ETIOLOGIC DIAGNOSIS: Chloroform nephrosis
CAUSE: Chloroform (CHCI3)
- Prototypical organohalide
- Chloroform toxicity results in acute coagulative renal tubular necrosis (especially proximal tubules) in male mice and hepatotoxicity in males and females
- Male DBA and C3H mice are especially sensitive due to the presence of cytochrome P450 isoenzyme 2E1; F344 rats are also sensitive but less so than these mouse strains
- Castration eliminates the nephrotoxic effects in male mice due to decrease of renal cytochrome P450 and incites nephrotoxic effects in female mice treated with testosterone
- Inhalation or ingestion of chloroform
- Increased binding of chloroform in males (6 x that of females) because the action of chloroform is mediated via the androgen receptor
- Metabolism of chloroform (CHCI3) to unstable trichloromethanol to phosgene (COCI2) occurs in the proximal renal tubule epithelium by cytochrome P-450 (mixed function oxidase) system
- Phosgene depletes renal glutathione resulting in autocatalytic peroxidative degradation of membranes > glutathione conjugation with chloroform metabolites reduces or prevents covalent binding with tissue macromolecules
- Covalent adduct formation with DNA may cause renal and hepatic carcinomas in rats
TYPICAL CLINICAL FINDINGS:
- Lethargy, tremors and convulsions
- Death 1-10 days later
- Deaths may be primarily in male animals
- Clinical Pathology:
- Elevated BUN, ALP, ALT, AST, CK
TYPICAL GROSS FINDINGS:
- The kidneys are pale and enlarged with a finely granular surface
- White capsular mottling and cortical streaks due to calcification of necrotic tubules (nephrocalcinosis) may occur in survivors
TYPICAL LIGHT MICROSCOPIC FINDINGS:
- Coagulative necrosis of primarily proximal renal tubular epithelial cells
- Tubules may contain hyaline casts and protein
- The glomeruli, collecting tubules and renal papilla are not affected
- Hepatic lesions are characterized by centrilobular necrosis, fatty degeneration of hepatocytes and nodular hyperplasia
- Myocardial and neuronal degeneration and lymphocytic necrosis
- Swelling of tubular epithelial cells
- Swollen mitrochondria
- Dilated and fragmented endoplasmic reticulum
- Loss of villi
- Focal rarefaction of cytplasmic matrix
- Renal tubule damage is nonspecific; mercury bichloride, uranyl nitrate, and potassium dichromate produce similar lesions
- Chloroform and 1,1,2-trichloroethane are the only chlorinated compounds that produce severe renal disease
- Susceptibility to chloroform nephrotoxicity is a species- and sex-specific response of the male mouse
- F-344 male rats are susceptible but require a higher concentration
- Mice and rats are used as animal models for acute and chronic chloroform nephrotoxicity and hepatotoxicity
- Inudces hepatocellular carcinomas in B6C3F1 mice and renal epithelial tumors in Osborne-Mendel rats in long-term studies
- Gathumbi PK, Mwangi JW, Mugera GM, Njiro SM. Toxicity of chloroform extract of Prunus Africana stem bark in rats: gross and histologic lesions, Phytother Res. 2002 May; 16(3):244-7.
- Haschek WM, Rousseaux CG, Wallig MA. Kidney and lower urinary tract.
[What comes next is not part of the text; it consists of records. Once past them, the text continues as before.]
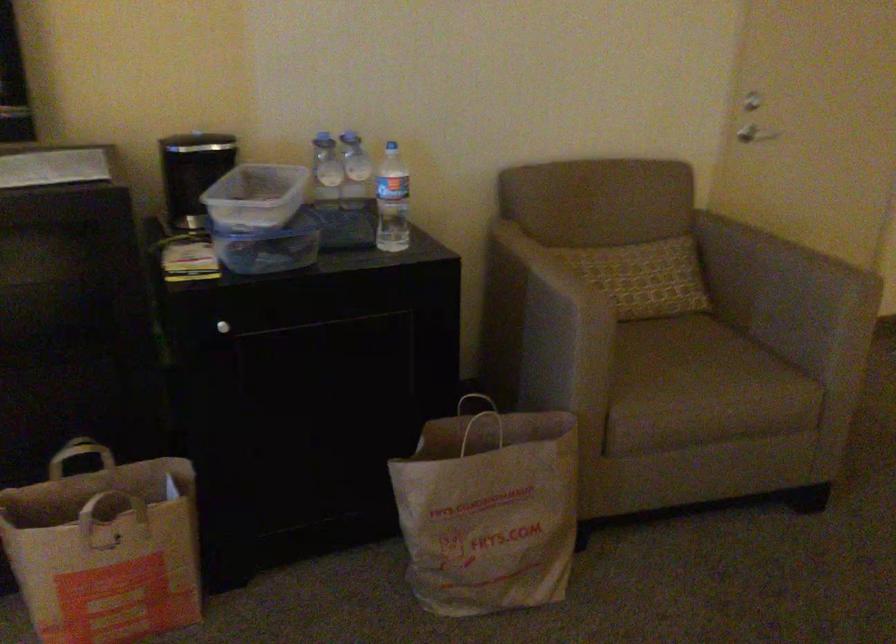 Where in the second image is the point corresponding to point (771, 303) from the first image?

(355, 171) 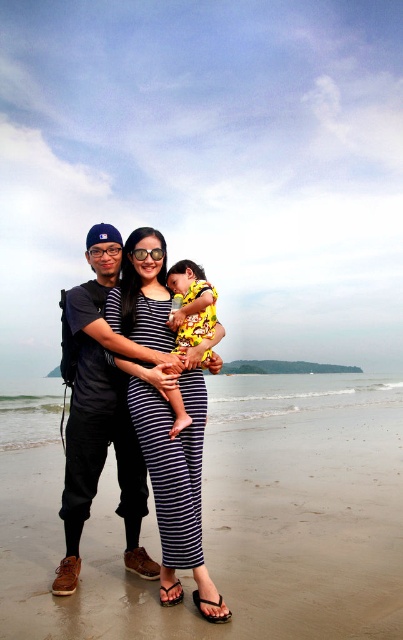 How distant is brown sand at lower center from striped fabric dress at center?

brown sand at lower center and striped fabric dress at center are 5.73 meters apart from each other.

From the picture: Who is shorter, brown sand at lower center or striped fabric dress at center?

brown sand at lower center

Describe the element at coordinates (234, 524) in the screenshot. This screenshot has width=403, height=640. I see `brown sand at lower center` at that location.

Identify the location of brown sand at lower center. The width and height of the screenshot is (403, 640). (234, 524).

Is striped fabric dress at center taller than yellow printed fabric at center?

Yes, striped fabric dress at center is taller than yellow printed fabric at center.

I want to click on striped fabric dress at center, so click(x=174, y=476).

Is brown sand at lower center below matte black backpack at left?

Indeed, brown sand at lower center is positioned under matte black backpack at left.

Can you confirm if brown sand at lower center is smaller than matte black backpack at left?

No.

Is point (2, 413) positioned behind point (126, 442)?

Yes, it is behind point (126, 442).

Locate an element on the screen. brown sand at lower center is located at coordinates (234, 524). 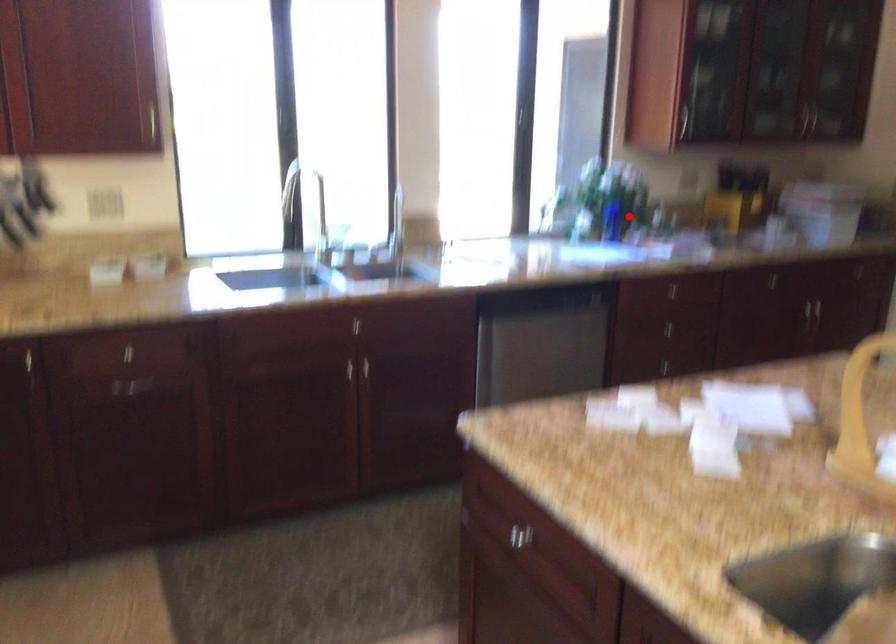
Fundamentals of Toxicological Pathology. 2nd ed. San Diego, CA: Academic Press; 2010:287.
- Miller MA, Zachary JF. Mechanisms and morphology of cellular injury, adaptation, and death. In: Zachary JF, ed. Pathologic Basis of Veterinary Disease. 6th ed. Saint Louis, MO: Elsevier; 2017:13.
- Percy DH, Barthhold SW. Pathology of Laboratory Rodents and Rabbits. 4th ed. Ames, Iowa: Iowa State University Press; 2016:107-108.
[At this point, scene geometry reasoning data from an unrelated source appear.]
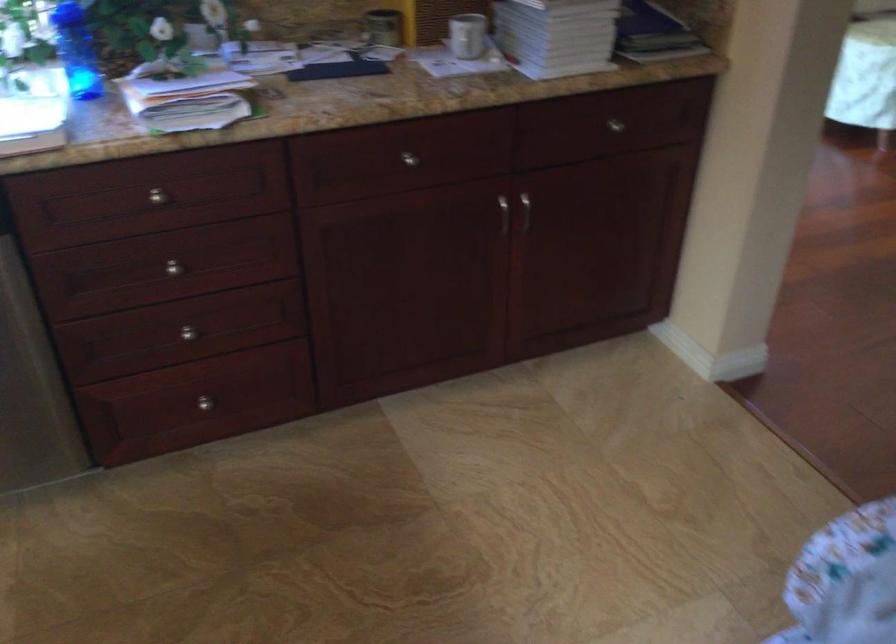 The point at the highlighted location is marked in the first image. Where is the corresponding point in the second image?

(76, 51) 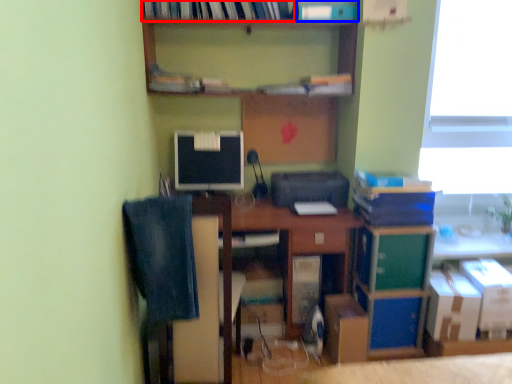 Question: Which point is closer to the camera, book (highlighted by a red box) or book (highlighted by a blue box)?

Choices:
 (A) book
 (B) book

Answer: (A) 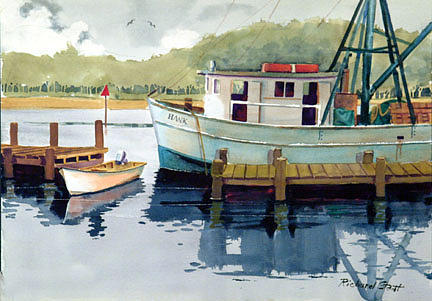 You are a GUI agent. You are given a task and a screenshot of the screen. Output one action in this format:
    pyautogui.click(x=<x>, y=<y>)
    Task: Click on the room
    
    Given the screenshot: What is the action you would take?
    pyautogui.click(x=241, y=98), pyautogui.click(x=307, y=104)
- Sebastian MM, Baskin SI, Czerwinski SE. Renal toxicity. In: Gupta RC, ed. Veterinary Toxicology. 1st ed. San Diego, CA: Elsevier; 2007:162-163.
- Sehata S, et al. 26 week carcinogenicity study of chloroform in CB6F1 rasH2-transgenic mice. Toxicol Pathol. 2002 May-Jun;30(3):328-38.
- Schnellmann RG. Toxic responses of the kidney. In: Klaassen CD, ed. Casarett and Doull’s Toxicology, The Basic Science of Poisons. 6th ed. San Francisco, CA; McGraw-Hill; 2001:508.